1. Our research focused on perceptions of grandiose narcissism rather than vulnerable narcissism for two reasons. First, our interest in perceptions of narcissistic professors arose initially from speculations about possible advantages associated with being a narcissistic professor. Such advantages seem plausible if not likely for grandiose narcissism, but vulnerable narcissism is almost inherently disadvantageous. Second, we had no basis for thinking people might associate professors with the dysfunctional traits that distinguish vulnerable narcissism from grandiose narcissism.

2. College experience was considered as a two-level factor (some form of college degree or not) added to all ANOVA models reported in this paper. No effects of college experience were observed.

3. Deriving meaning from comparing responses to scale midpoints is potentially fraught, because the midpoint could be rendered irrelevant by psychometric biases pushing responses in a particular direction. We nonetheless highlight how means compare with scale midpoints here and elsewhere in this paper because the information attained from the comparison seemed noteworthy and because we are unaware of a particular applicable bias that would predictably invalidate our midpoint comparisons.

4. Our (a priori) participant exclusion criteria became increasingly more stringent over the course of our three studies partly because we added more tools for screening participants (attention checks and open-ended comment opportunities) and partly because we became more sensitive to markers of potential problems in M-Turk samples. Our research was conducted in April 2015 (Study 1), May 2018 (Study 2), and September 2018 (Study 3).

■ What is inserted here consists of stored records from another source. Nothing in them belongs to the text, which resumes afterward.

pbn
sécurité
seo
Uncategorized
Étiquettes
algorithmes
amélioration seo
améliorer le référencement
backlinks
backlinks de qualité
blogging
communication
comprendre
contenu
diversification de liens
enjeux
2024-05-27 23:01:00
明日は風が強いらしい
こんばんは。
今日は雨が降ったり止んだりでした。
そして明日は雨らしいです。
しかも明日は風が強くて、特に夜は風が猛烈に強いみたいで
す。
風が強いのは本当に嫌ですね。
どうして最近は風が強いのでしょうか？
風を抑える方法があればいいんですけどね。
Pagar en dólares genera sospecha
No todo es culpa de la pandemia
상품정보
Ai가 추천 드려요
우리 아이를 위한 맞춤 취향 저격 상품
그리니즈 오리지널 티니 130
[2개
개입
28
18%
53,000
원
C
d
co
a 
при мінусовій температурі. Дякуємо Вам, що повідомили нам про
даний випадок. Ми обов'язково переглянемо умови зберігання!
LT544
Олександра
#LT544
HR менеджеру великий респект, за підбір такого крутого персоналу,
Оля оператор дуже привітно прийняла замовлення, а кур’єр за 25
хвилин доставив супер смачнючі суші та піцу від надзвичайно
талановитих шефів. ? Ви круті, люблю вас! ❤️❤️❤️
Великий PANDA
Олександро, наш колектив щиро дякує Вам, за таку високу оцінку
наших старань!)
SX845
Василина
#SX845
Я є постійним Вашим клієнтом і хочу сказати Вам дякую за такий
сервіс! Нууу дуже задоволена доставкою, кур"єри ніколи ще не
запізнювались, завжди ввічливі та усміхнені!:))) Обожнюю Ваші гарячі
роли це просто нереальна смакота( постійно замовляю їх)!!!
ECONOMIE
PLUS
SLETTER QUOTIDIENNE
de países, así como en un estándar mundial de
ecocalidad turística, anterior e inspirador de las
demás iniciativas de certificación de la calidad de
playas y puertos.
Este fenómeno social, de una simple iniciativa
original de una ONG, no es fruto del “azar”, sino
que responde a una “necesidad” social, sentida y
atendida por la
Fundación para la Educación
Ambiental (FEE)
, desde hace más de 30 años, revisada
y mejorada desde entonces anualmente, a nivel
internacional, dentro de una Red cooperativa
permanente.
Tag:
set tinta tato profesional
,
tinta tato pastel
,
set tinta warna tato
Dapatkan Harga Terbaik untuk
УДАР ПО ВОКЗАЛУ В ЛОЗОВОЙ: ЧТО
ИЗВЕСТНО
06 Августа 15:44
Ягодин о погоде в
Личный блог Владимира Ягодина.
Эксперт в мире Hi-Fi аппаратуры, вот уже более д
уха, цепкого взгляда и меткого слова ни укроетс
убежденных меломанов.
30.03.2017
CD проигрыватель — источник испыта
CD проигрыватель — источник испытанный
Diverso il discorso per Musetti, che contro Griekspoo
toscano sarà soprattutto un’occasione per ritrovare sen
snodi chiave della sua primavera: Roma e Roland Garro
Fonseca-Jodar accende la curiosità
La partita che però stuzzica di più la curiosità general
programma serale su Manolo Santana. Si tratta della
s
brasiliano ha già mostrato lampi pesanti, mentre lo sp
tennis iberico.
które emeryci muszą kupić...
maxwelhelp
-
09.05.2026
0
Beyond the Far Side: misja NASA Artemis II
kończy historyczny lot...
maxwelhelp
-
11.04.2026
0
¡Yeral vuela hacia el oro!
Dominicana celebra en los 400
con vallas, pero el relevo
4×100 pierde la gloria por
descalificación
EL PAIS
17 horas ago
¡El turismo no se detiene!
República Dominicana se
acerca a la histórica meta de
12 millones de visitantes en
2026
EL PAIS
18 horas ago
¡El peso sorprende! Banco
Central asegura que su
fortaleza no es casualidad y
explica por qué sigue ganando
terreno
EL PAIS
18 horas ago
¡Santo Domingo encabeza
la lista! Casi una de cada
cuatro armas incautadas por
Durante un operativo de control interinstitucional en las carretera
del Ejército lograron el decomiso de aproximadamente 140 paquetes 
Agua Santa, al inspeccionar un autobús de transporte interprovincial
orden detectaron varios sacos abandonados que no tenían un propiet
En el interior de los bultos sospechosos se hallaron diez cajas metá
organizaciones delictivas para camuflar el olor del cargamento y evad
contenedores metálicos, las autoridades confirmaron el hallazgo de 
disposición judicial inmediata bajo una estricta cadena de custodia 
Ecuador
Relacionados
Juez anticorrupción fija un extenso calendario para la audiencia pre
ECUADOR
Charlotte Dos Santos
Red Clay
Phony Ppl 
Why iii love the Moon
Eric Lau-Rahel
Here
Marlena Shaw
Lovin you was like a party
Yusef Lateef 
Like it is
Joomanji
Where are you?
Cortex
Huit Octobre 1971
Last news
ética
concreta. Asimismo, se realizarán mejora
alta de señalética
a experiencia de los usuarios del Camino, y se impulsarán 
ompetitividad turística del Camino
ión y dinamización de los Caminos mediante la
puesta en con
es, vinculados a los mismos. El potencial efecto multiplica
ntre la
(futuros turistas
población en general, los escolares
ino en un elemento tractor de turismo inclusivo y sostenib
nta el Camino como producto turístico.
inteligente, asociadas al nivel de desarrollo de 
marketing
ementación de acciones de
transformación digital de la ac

5. Decisions to use various combinations of between- and within-subjects designs in our studies were driven fundamentally by our desire to maximize measurement breadth and statistical power within surveys requiring fewer than 10 min to complete. We opted for within-subjects designs if the timing of survey administration could accommodate and if the item redundancy and independent variable transparency seemed unproblematic.

6. Participant age correlated negatively with target narcissism ratings across conditions in all three studies. When participant narcissism was measured (in Study 2 and Study 3), participant age correlated negatively with participant narcissism, a typical finding in the narcissism literature (e.g., Foster et al., Citation2003; Roberts et al., Citation2010). Controlling for participant narcissism eliminated the participant age effects on narcissism judgments, but controlling for age did not substantially affect the positive relationship between participant narcissism and target narcissism judgments.

Additional information

Funding

The author(s) reported there is no funding associated with the work featured in this article.

Notes on contributors

Harry M. Wallace

Harry Wallace is an Associate Professor of Psychology at Trinity University in San Antonio, TX. He earned a Ph.D. in Experimental Social Psychology from Case Western Reserve University and a B.A. in English from Fairfield University. His scholarship includes research examining narcissists’ task performance and persistence across contexts and highlighting features of narcissists’ self-views and perceptions of others.